- _DATA FOR THIS EXERCISE_
BEGIN

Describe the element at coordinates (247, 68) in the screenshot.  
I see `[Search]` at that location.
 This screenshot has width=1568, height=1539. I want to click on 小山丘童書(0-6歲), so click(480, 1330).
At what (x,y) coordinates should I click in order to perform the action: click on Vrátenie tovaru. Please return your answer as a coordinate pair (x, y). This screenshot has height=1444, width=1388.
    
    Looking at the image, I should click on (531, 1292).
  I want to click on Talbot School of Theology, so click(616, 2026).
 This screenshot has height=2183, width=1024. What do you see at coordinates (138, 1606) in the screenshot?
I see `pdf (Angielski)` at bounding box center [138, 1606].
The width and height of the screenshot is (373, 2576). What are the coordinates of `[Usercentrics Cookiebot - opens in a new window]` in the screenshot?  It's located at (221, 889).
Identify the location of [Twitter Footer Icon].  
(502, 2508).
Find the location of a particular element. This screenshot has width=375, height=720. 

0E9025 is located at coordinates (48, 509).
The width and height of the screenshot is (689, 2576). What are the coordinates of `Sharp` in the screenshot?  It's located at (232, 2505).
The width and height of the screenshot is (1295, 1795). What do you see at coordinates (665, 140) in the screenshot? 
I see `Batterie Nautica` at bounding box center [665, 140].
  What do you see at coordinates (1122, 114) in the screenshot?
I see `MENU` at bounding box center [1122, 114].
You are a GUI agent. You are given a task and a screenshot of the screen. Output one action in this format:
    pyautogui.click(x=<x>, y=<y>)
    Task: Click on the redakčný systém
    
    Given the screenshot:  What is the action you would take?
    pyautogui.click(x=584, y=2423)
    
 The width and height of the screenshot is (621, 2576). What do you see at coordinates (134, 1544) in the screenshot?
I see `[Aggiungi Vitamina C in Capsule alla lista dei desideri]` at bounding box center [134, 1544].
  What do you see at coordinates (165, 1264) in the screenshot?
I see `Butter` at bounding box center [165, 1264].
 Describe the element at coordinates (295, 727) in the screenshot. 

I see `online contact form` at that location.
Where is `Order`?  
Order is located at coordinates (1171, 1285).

END

- _WHAT THE TASK REQUIRES_
Which lines belong in the answer? Exactly those from the first line of the entries through the line holding "The width and height of the screenshot is (689, 2576).", inclusive, copied unchanged.

- _ANSWER TO THIS PROBLEM_
Describe the element at coordinates (247, 68) in the screenshot.  
I see `[Search]` at that location.
 This screenshot has width=1568, height=1539. I want to click on 小山丘童書(0-6歲), so click(480, 1330).
At what (x,y) coordinates should I click in order to perform the action: click on Vrátenie tovaru. Please return your answer as a coordinate pair (x, y). This screenshot has height=1444, width=1388.
    
    Looking at the image, I should click on (531, 1292).
  I want to click on Talbot School of Theology, so click(616, 2026).
 This screenshot has height=2183, width=1024. What do you see at coordinates (138, 1606) in the screenshot?
I see `pdf (Angielski)` at bounding box center [138, 1606].
The width and height of the screenshot is (373, 2576). What are the coordinates of `[Usercentrics Cookiebot - opens in a new window]` in the screenshot?  It's located at (221, 889).
Identify the location of [Twitter Footer Icon].  
(502, 2508).
Find the location of a particular element. This screenshot has width=375, height=720. 

0E9025 is located at coordinates (48, 509).
The width and height of the screenshot is (689, 2576). What are the coordinates of `Sharp` in the screenshot?  It's located at (232, 2505).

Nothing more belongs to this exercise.